EXERCISE PROMPT — Gather up every line from the entries below that uses the word "Sign".

─── DATA UNDER STUDY

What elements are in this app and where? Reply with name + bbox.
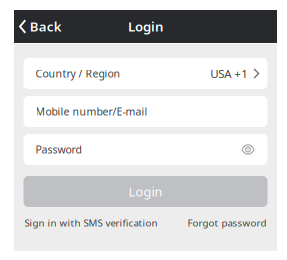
staticText: Country / Region	[36, 66, 120, 81]
staticText: Password	[36, 142, 82, 157]
button[interactable]: Back	[14, 10, 70, 43]
staticText: Login	[128, 183, 162, 200]
button[interactable]: Sign in with SMS verification	[24, 216, 158, 229]
button[interactable]: Login	[24, 176, 268, 207]
staticText: Forgot password	[188, 216, 266, 229]
staticText: Sign in with SMS verification	[24, 216, 158, 229]
button[interactable]: Forgot password	[188, 216, 266, 229]
staticText: Mobile number/E-mail	[36, 104, 148, 119]
staticText: USA +1	[210, 66, 248, 81]
staticText: Back	[30, 18, 62, 36]
button[interactable]: Country / Region	[24, 58, 268, 89]
staticText: Login	[128, 18, 163, 36]
button[interactable]: Show password	[236, 136, 260, 163]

──────

EXERCISE RESULT —
button[interactable]: Sign in with SMS verification	[24, 216, 158, 229]
staticText: Sign in with SMS verification	[24, 216, 158, 229]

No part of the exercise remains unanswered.